In one scene in Ten Thousand Aftershocks, I recount going to therapy for the first time in my twenties, and worrying, neurotically, that my mother waited outside to punish me for speaking about her to a psychologist. When the memoir came out I still worried but not with the same intensity, because I was already estranged from my mother. I had done the hard work of untangling myself from her both emotionally and geographically, so the emotional stakes were much lower. I was, however, concerned about how what I wrote about my late grandfather being to blame for my father’s violence might be received by various cousins. In both cases I weighed my need to tell the story against the possible loss of contact with relatives who, if I’m honest, are not a significant part of my daily life. What, I asked, could I lose, and what was I willing to lose? In the end the story won.
It was American author Natalie Goldberg who said, ‘If you are not afraid of the voices inside you, you will not fear the critics outside you’. I understood that to write as honestly as I could, I would need to attempt to be as hard on myself as I was on others.
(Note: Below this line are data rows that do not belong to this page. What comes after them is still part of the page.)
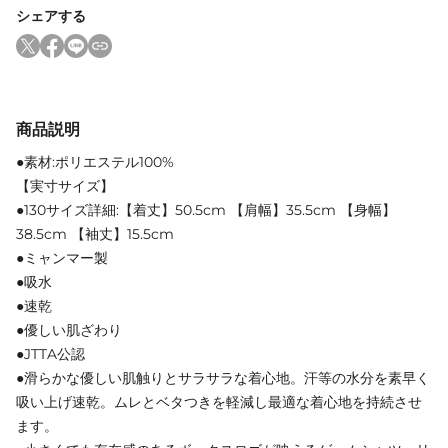
シェアする
商品説明
●素材:ポリエステル100%
【実寸サイズ】
●130サイズ詳細:【着丈】50.5cm 【肩幅】35.5cm 【身幅】
38.5cm 【袖丈】15.5cm
●ミャンマー製
●吸水
●速乾
●優しい肌ざわり
●JTTA公認
●滑らかな優しい肌触りとサラサラな着心地。汗等の水分を素早く
吸い上げ速乾。ムレとベタつきを軽減し最適な着心地を持続させ
ます。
There was a strange freedom in owning my failings, in admitting that I don’t think I’m the best mother in the world, that I had in the past hardened my heart to protect myself, and that this may have made me appear cold and unfeeling; that I am awful at apologising and have a terrible habit of abandoning people. I tried not to shrink from any of it. I hope that honesty improved the work, and my feeling is that it made it wider, somehow.
I was always aware of my silent contract with the readers, that they probably possess a bullshit radar, and that I was not much of a bullshitter. It would be dishonest to say here that I didn’t fear judgement for revealing my less than likeable side, but I was surprised to discover I had an appetite for this kind of openness. A therapist would likely have a field day with the reasons for this, but perhaps it is simply that to speak my own truth, in all its untidiness and discomfort, was a rare form of freedom after years of feeling stifled and silenced.
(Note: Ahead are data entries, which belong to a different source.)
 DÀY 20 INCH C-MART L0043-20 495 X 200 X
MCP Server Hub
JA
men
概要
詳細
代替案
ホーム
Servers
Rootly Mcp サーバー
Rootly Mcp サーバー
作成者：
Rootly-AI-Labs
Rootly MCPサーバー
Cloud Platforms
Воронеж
My honesty was, necessarily, tempered by compassion, I believe. Time and distance had by then granted me perspective, mainly of how my family members were moulded by previous generations of trauma and other events over which they had no control. I tried to understand rather than blame, and always only write through the lens of my own experience, because my story was the only story I could tell. And if after all that I was still to face criticism, my days as a reporter had taught me something about how to cope.
Once, when I was about 18, a grumpy sub-editor on a daily newspaper took a draft of a story I had written, tore it into tiny pieces and dropped it into his bin like confetti. It may not surprise you to learn that ever since, I have attempted to see the work as separate from me. In this way it becomes its own entity. Criticism of it is nothing to do with me as a person – the critique is (or should be) of the words, structure, idea, or some other literary device. I am no less worthy as a human being, even when my writing is seen as something less than stellar. l reminded myself of that many times during the writing of my memoir – that unless they are my editor or publisher, what other people think about me or my story is none of my business.
Michelle Tom was raised in Aotearoa New Zealand and now lives in Naarm Melbourne with her husband and the two youngest of her four children. Her literary memoir, Ten Thousand Aftershocks, about surviving the Christchurch earthquakes of 2010-11 and her chaotic family of origin was published by HarperCollins in September 2021. A chapter from the memoir manuscript was placed second in the Grace Marion Wilson Emerging Writers Competition, non-fiction section, in 2019. She is a former print journalist.